The three flaws exist in WebKit, the web browser engine developed by Apple and used by Safari, Mail, App Store, and many other apps on macOS, iOS and Linux. The vulnerabilities (CVE-2023-32409, CVE-2023-28204 and CVE-2023-32373) were fixed in the iOS 16.5, macOS Ventura 13.4, Safari 16.5 (available for macOS Big Sur and macOS Monterey), watchOS 9.5 and tvOS 16.5 security releases, disclosed on Thursday.

For all three bugs, Apple said it is “aware of a report that this issue may have been actively exploited.”

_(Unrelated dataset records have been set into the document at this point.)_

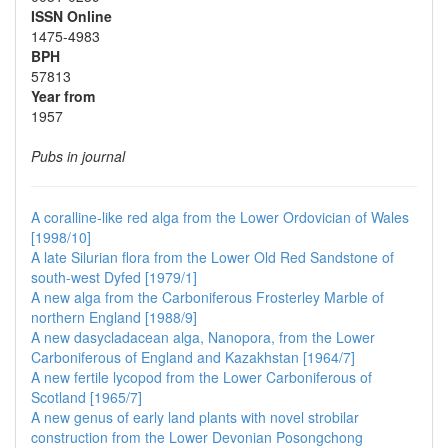
ISSN Online
1475-4983
BPH
57813
Year from
1957
Pubs in journal
A coralline-like red alga from the Lower Ordovician of Wales
[1998/10]
A late Silurian flora from the Lower Old Red Sandstone of
south-west Dyfed [1979/1]
A new alga from the Carboniferous Frosterley Marble of
northern England [1988/9]
A new dasycladacean alga, Nanopora, from the Lower
Carboniferous of England and Kazakhstan [1964/7]
A new fertile lycopod from the Lower Carboniferous of
Scotland [1965/7]
A new genus of early land plants with novel strobilar
construction from the Lower Devonian Posongchong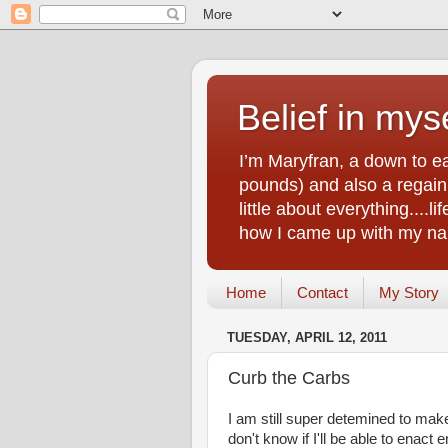
Belief in myse
I’m Maryfran, a down to e
pounds) and also a regain.
little about everything....
how I came up with my nam
Home
Contact
My Story
TUESDAY, APRIL 12, 2011
Curb the Carbs
I am still super detemined to make 
don't know if I'll be able to enact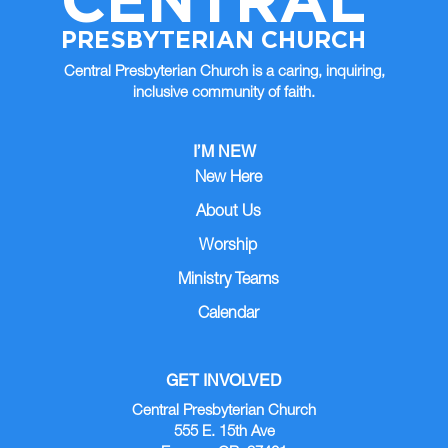
PRESBYTERIAN CHURCH
Central Presbyterian Church is a caring, inquiring,
inclusive community of faith.
I’M NEW
New Here
About Us
Worship
Ministry Teams
Calendar
GET INVOLVED
Central Presbyterian Church
555 E. 15th Ave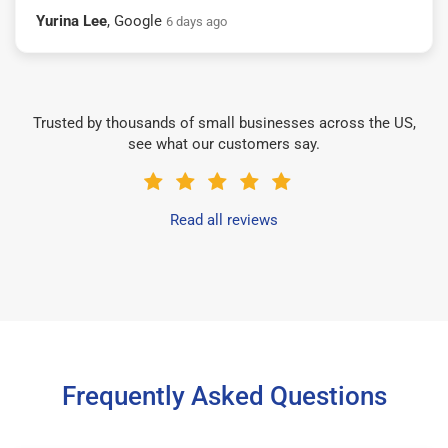
Yurina Lee
, Google
6 days ago
Trusted by thousands of small businesses across the US,
see what our customers say.
Read all reviews
Frequently Asked Questions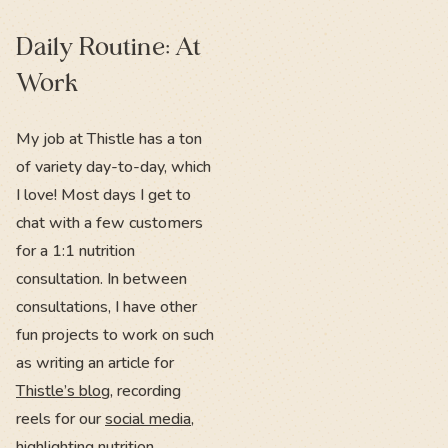
Daily Routine: At
Work
My job at Thistle has a ton
of variety day-to-day, which
I love! Most days I get to
chat with a few customers
for a 1:1 nutrition
consultation. In between
consultations, I have other
fun projects to work on such
as writing an article for
Thistle’s blog
, recording
reels for our
social media
,
highlighting nutrition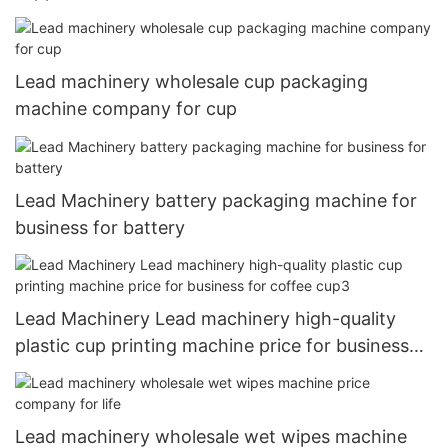
Lead machinery wholesale cup packaging
machine company for cup
Lead Machinery battery packaging machine for
business for battery
Lead Machinery Lead machinery high-quality
plastic cup printing machine price for business
for coffee cup3
Lead machinery wholesale wet wipes machine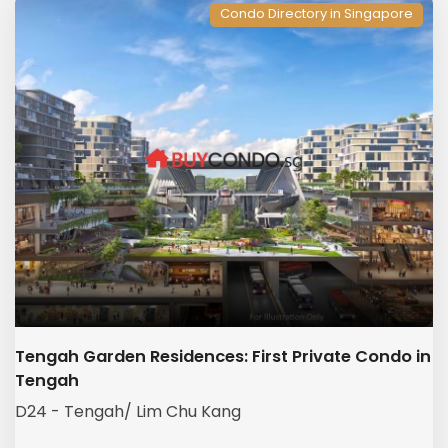
Condo Directory in Singapore
Tengah Garden Residences: First Private Condo in
Tengah
D24 - Tengah/ Lim Chu Kang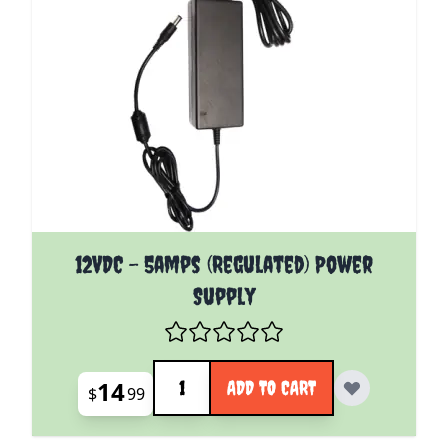
12VDC - 5amps (Regulated) Power
Supply
Quantity
14
ADD TO CART
$
99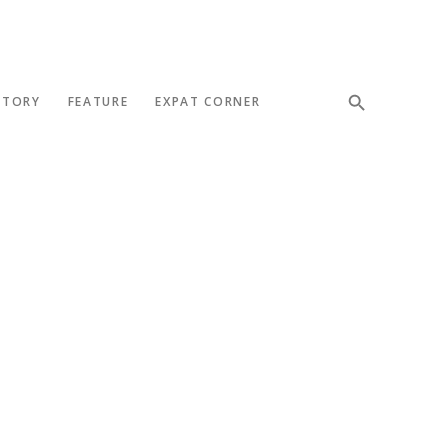
STORY
FEATURE
EXPAT CORNER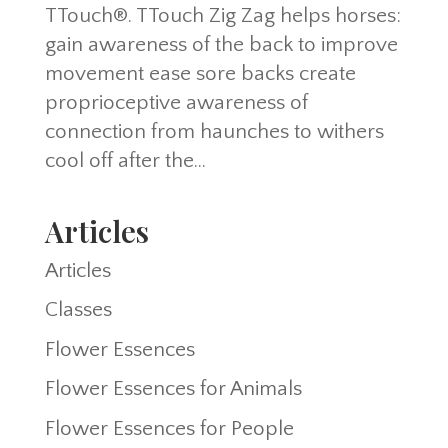
TTouch®. TTouch Zig Zag helps horses:
gain awareness of the back to improve
movement ease sore backs create
proprioceptive awareness of
connection from haunches to withers
cool off after the...
Articles
Articles
Classes
Flower Essences
Flower Essences for Animals
Flower Essences for People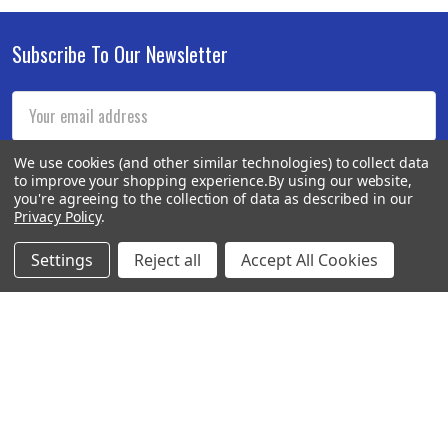
Subscribe To Our Newsletter
Footer
Email
Address
We use cookies (and other similar technologies) to collect data
to improve your shopping experience.
By using our website,
you're agreeing to the collection of data as described in our
Privacy Policy
.
Settings
Reject all
Accept All Cookies
BOTACH
Will Call Pick-Up Center:
4855 West Harmon Avenue,
Suite A
Las Vegas, NV 89103
______________________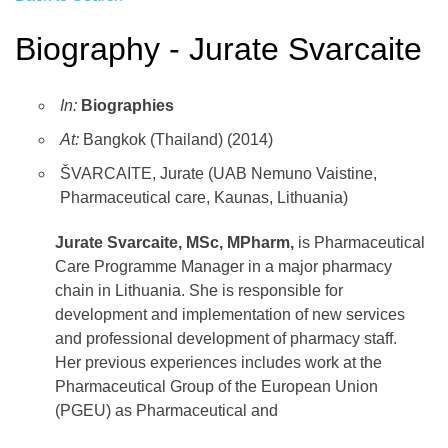
Biography - Jurate Svarcaite
In:
Biographies
At:
Bangkok (Thailand) (2014)
ŠVARCAITE, Jurate (UAB Nemuno Vaistine,
Pharmaceutical care, Kaunas, Lithuania)
Jurate Svarcaite, MSc, MPharm,
is Pharmaceutical
Care Programme Manager in a major pharmacy
chain in Lithuania. She is responsible for
development and implementation of new services
and professional development of pharmacy staff.
Her previous experiences includes work at the
Pharmaceutical Group of the European Union
(PGEU) as Pharmaceutical and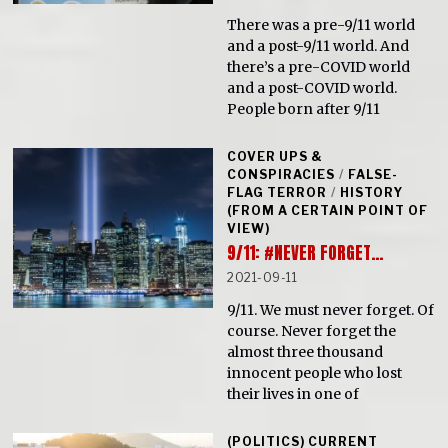
There was a pre-9/11 world
and a post-9/11 world. And
there’s a pre-COVID world
and a post-COVID world.
People born after 9/11
COVER UPS &
CONSPIRACIES
/
FALSE-
FLAG TERROR
/
HISTORY
(FROM A CERTAIN POINT OF
VIEW)
9/11: #NEVER FORGET…
2021-09-11
9/11. We must never forget. Of
course. Never forget the
almost three thousand
innocent people who lost
their lives in one of
(POLITICS) CURRENT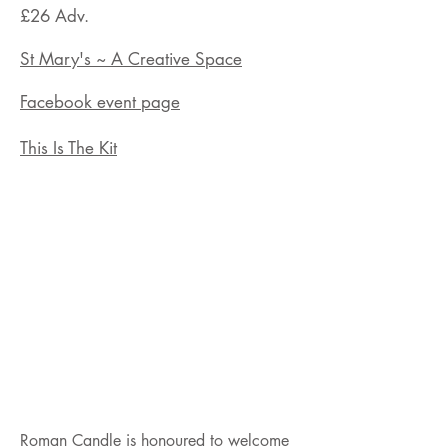
£26
Adv.
St Mary's ~ A Creative Space
Facebook event page
This Is The Kit
Roman Candle is honoured to welcome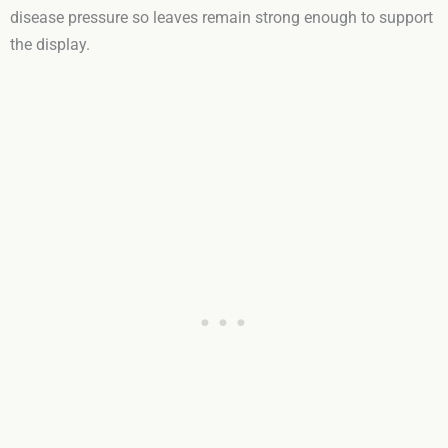
disease pressure so leaves remain strong enough to support
the display.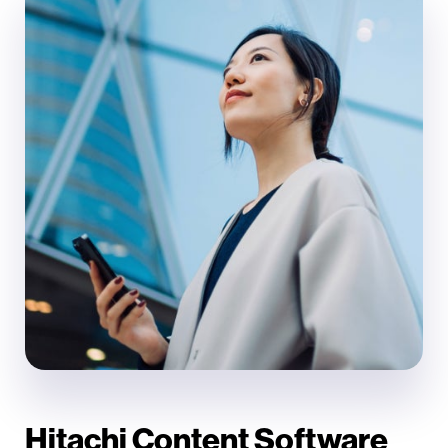
Hitachi Content Software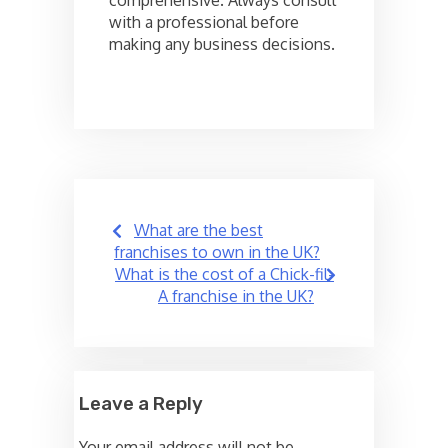
comprehensive. Always consult
with a professional before
making any business decisions.
Post
What are the best
navigation
franchises to own in the UK?
What is the cost of a Chick-fil-
A franchise in the UK?
Leave a Reply
Your email address will not be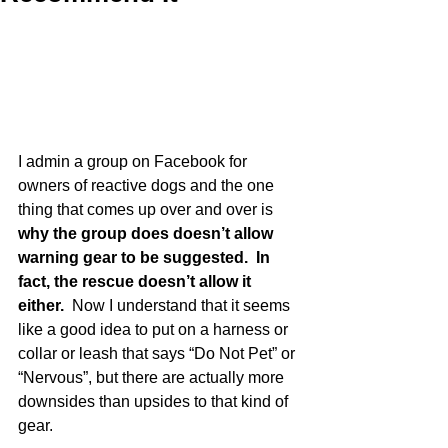
I admin a group on Facebook for 
owners of reactive dogs and the one 
thing that comes up over and over is 
why the group does doesn’t allow 
warning gear to be suggested.  In 
fact, the rescue doesn’t allow it 
either. 
 Now I understand that it seems 
like a good idea to put on a harness or 
collar or leash that says “Do Not Pet” or 
“Nervous”, but there are actually more 
downsides than upsides to that kind of 
gear.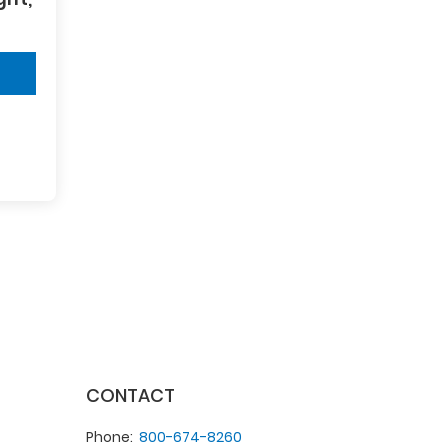
CONTACT
Phone
800-674-8260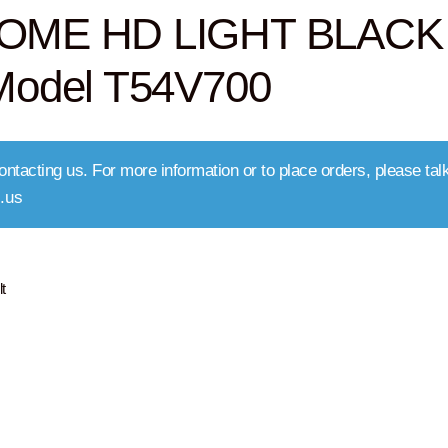
OME HD LIGHT BLACK
odel T54V700
ntacting us. For more information or to place orders, please talk
.us
t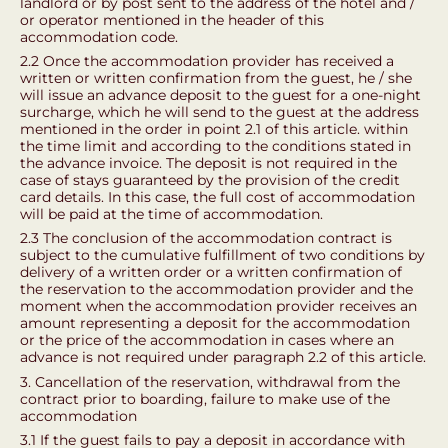
landlord or by post sent to the address of the hotel and /
or operator mentioned in the header of this
accommodation code.
2.2 Once the accommodation provider has received a
written or written confirmation from the guest, he / she
will issue an advance deposit to the guest for a one-night
surcharge, which he will send to the guest at the address
mentioned in the order in point 2.1 of this article. within
the time limit and according to the conditions stated in
the advance invoice. The deposit is not required in the
case of stays guaranteed by the provision of the credit
card details. In this case, the full cost of accommodation
will be paid at the time of accommodation.
2.3 The conclusion of the accommodation contract is
subject to the cumulative fulfillment of two conditions by
delivery of a written order or a written confirmation of
the reservation to the accommodation provider and the
moment when the accommodation provider receives an
amount representing a deposit for the accommodation
or the price of the accommodation in cases where an
advance is not required under paragraph 2.2 of this article.
3. Cancellation of the reservation, withdrawal from the
contract prior to boarding, failure to make use of the
accommodation
3.1 If the guest fails to pay a deposit in accordance with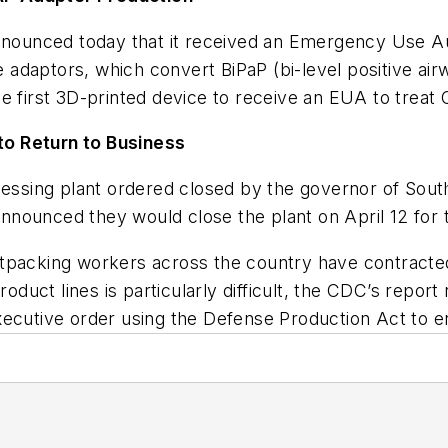
nnounced today that it received an Emergency Use A
he adaptors, which convert BiPaP (bi-level positive a
 the first 3D-printed device to receive an EUA to trea
 to Return to Business
essing plant ordered closed by the governor of Sout
 announced they would close the plant on April 12 fo
tpacking workers across the country have contracted
roduct lines is particularly difficult, the CDC’s repo
ecutive order using the Defense Production Act to e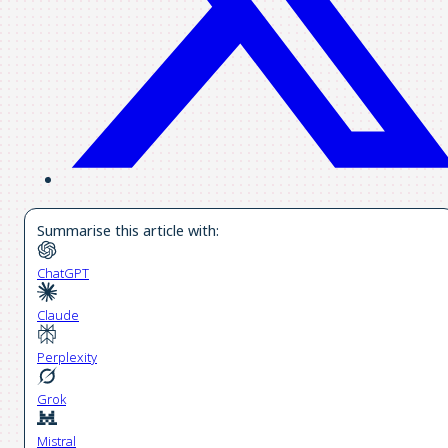
Summarise this article with:
ChatGPT
Claude
Perplexity
Grok
Mistral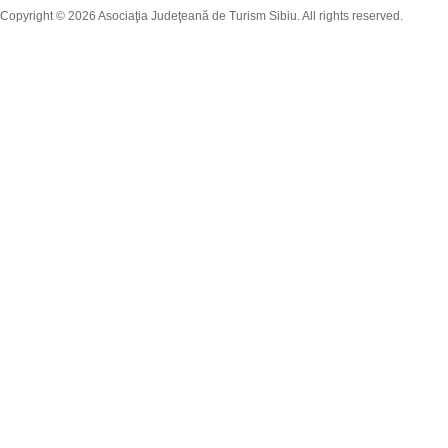
Copyright © 2026 Asociaţia Judeţeană de Turism Sibiu. All rights reserved.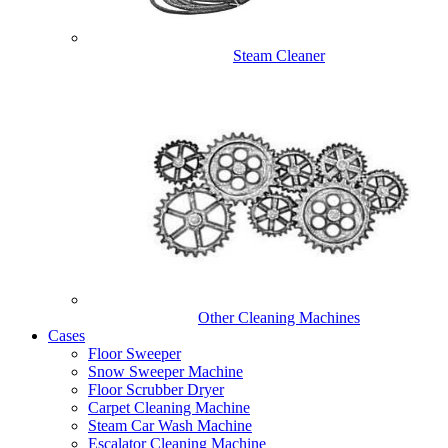
Steam Cleaner
Other Cleaning Machines
Cases
Floor Sweeper
Snow Sweeper Machine
Floor Scrubber Dryer
Carpet Cleaning Machine
Steam Car Wash Machine
Escalator Cleaning Machine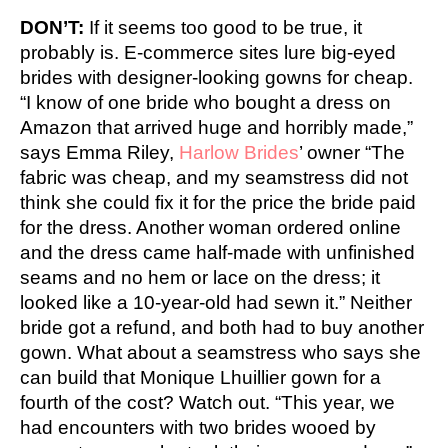
DON’T:
If it seems too good to be true, it
probably is. E-commerce sites lure big-eyed
brides with designer-looking gowns for cheap.
“I know of one bride who bought a dress on
Amazon that arrived huge and horribly made,”
says Emma Riley,
Harlow Brides
’ owner “The
fabric was cheap, and my seamstress did not
think she could fix it for the price the bride paid
for the dress. Another woman ordered online
and the dress came half-made with unfinished
seams and no hem or lace on the dress; it
looked like a 10-year-old had sewn it.” Neither
bride got a refund, and both had to buy another
gown. What about a seamstress who says she
can build that Monique Lhuillier gown for a
fourth of the cost? Watch out. “This year, we
had encounters with two brides wooed by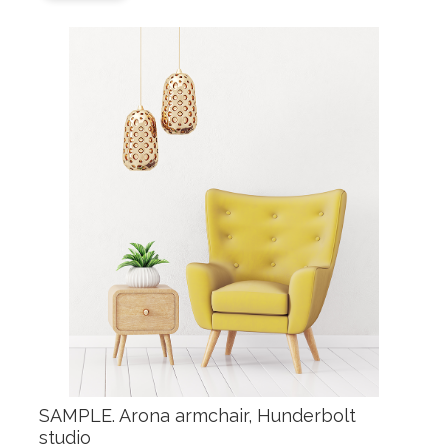
SAMPLE. Arona armchair, Hunderbolt
studio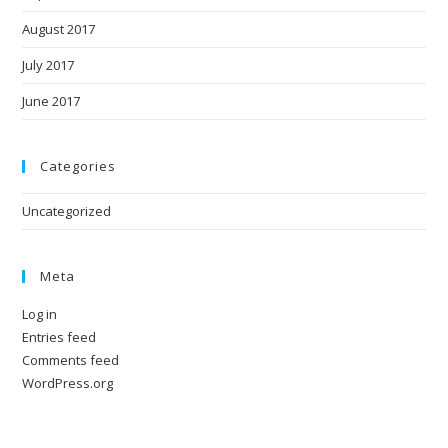
August 2017
July 2017
June 2017
Categories
Uncategorized
Meta
Log in
Entries feed
Comments feed
WordPress.org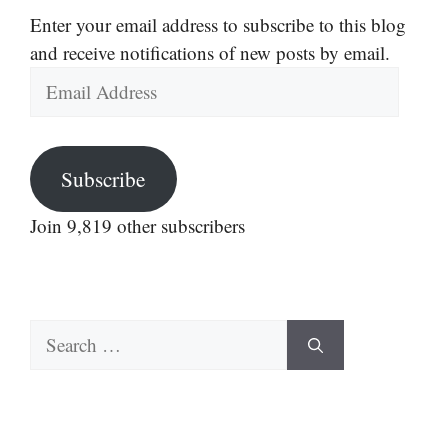
Enter your email address to subscribe to this blog
and receive notifications of new posts by email.
Email
Address
Subscribe
Join 9,819 other subscribers
Search
for:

The flaw tied to CVE-2023-32409 is a sandbox escape potentially allowing a remote attacker to break out of a Web Content sandbox. According to Apple, the issue was discovered by Clément Lecigne of Google's Threat Analysis Group and Donncha Ó Cearbhaill of Amnesty International’s Security Lab, and has been addressed with improved bounds checks.

Apple also fixed a use-after-free issue (CVE-2023-32373) in WebKit that could allow an attacker to process maliciously crafted web content in order to launch an arbitrary code execution attack. The issue was mitigated with improved memory management. Finally, an out-of-bounds read issue (CVE-2023-28204) that could allow sensitive information to be disclosed while processing web content was fixed by Apple with improved input validation.

These latter two issues, reported by anonymous researchers, were first addressed in Rapid Security Response iOS 16.4.1 (a) and iPadOS 16.4.1 (a), Apple’s new type of software release for iPhones, iPads and Macs that aims to ship security fixes to end users more frequently.

The three actively exploited flaws are only the latest to be patched by Apple. In April, the company warned of two zero days that were being actively exploited in iOS, macOS, and Safari, including one in the IOSurfaceAccelerator (CVE-2023-28206) and the other in the WebKit framework (CVE-2023-28205). And in March, Google TAG and Amnesty International disclosed a pair of spyware campaigns that were leveraging iOS and Android zero day exploit chains to target victims across the globe.